- Opening Delimiter -

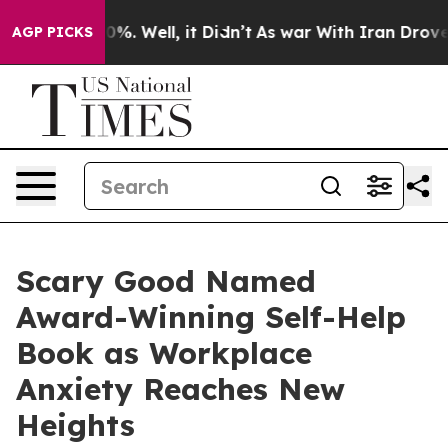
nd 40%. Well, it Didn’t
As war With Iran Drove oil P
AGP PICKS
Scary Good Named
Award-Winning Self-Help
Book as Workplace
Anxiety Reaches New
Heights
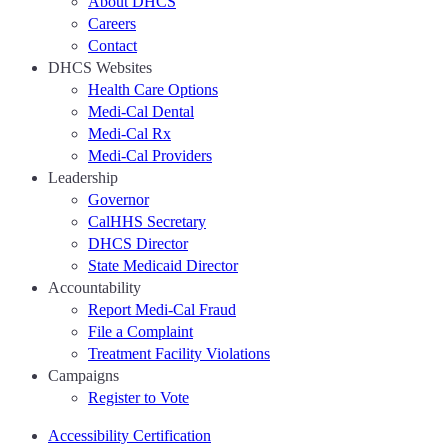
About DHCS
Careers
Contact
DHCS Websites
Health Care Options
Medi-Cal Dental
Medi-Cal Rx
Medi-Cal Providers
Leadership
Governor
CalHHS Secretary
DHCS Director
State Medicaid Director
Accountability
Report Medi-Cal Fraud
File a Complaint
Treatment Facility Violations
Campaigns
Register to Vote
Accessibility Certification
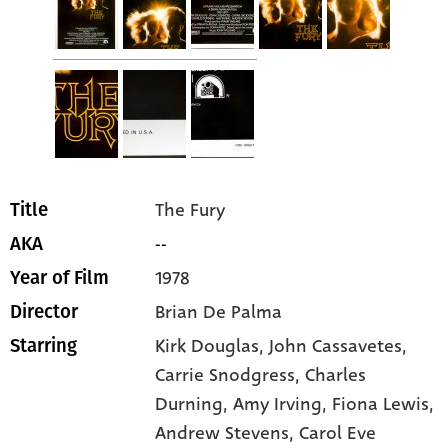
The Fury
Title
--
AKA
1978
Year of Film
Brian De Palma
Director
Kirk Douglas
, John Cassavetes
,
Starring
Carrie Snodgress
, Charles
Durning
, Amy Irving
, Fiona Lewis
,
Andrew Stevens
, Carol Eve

- Closing Delimiter -
- Opening Delimiter -

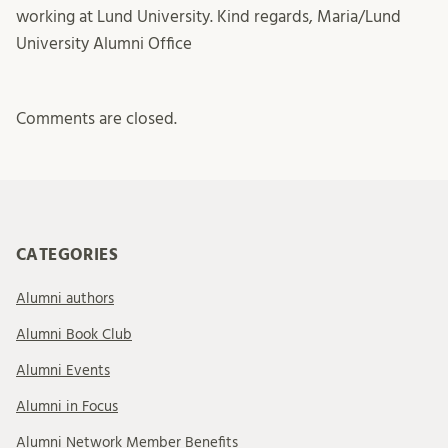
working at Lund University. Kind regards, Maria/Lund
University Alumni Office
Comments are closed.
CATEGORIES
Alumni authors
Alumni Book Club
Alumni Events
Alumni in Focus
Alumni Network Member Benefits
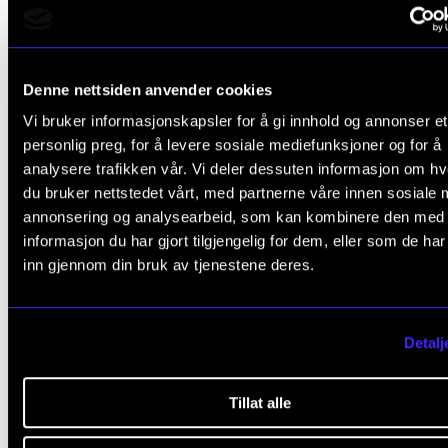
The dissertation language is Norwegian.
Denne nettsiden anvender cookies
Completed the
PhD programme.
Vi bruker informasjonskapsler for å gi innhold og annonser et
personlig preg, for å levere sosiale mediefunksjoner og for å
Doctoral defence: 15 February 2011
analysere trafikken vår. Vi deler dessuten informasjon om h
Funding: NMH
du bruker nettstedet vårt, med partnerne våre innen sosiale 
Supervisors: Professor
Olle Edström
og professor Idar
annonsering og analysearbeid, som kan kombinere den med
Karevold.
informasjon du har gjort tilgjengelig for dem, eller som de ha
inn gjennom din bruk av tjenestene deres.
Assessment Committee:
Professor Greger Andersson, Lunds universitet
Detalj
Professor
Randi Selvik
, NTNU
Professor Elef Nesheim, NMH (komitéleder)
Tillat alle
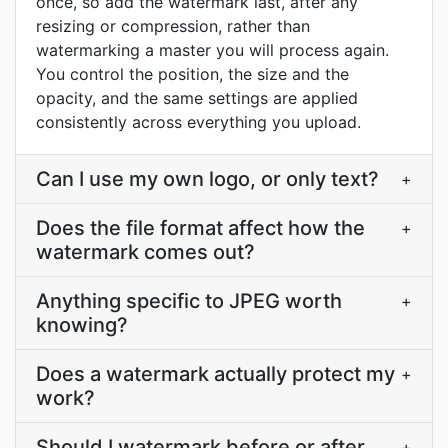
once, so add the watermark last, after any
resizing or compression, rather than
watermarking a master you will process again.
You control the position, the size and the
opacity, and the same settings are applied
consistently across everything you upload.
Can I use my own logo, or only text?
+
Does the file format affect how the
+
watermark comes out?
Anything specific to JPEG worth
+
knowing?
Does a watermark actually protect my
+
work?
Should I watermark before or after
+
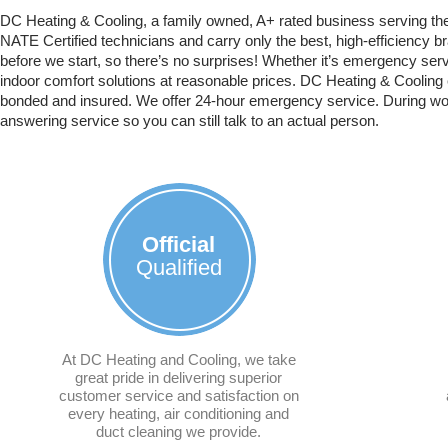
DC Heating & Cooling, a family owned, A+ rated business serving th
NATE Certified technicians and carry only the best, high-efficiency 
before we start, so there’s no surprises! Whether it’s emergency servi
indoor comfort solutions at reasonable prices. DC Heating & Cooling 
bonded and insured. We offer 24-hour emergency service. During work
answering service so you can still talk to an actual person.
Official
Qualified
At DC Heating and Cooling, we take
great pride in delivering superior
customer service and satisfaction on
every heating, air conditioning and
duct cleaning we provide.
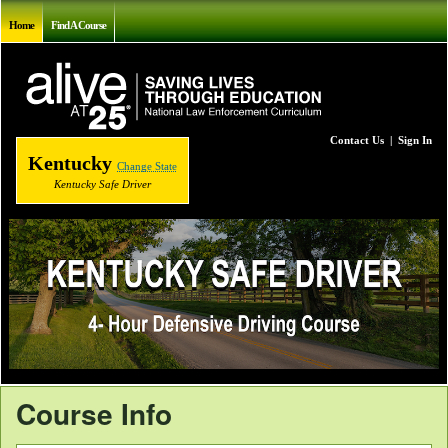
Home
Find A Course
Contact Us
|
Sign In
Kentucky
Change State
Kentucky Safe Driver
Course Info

- Closing Delimiter -

Looking at the entries, state how many lines hold the string "University", with the number as the sole reply.

**Answer section**
2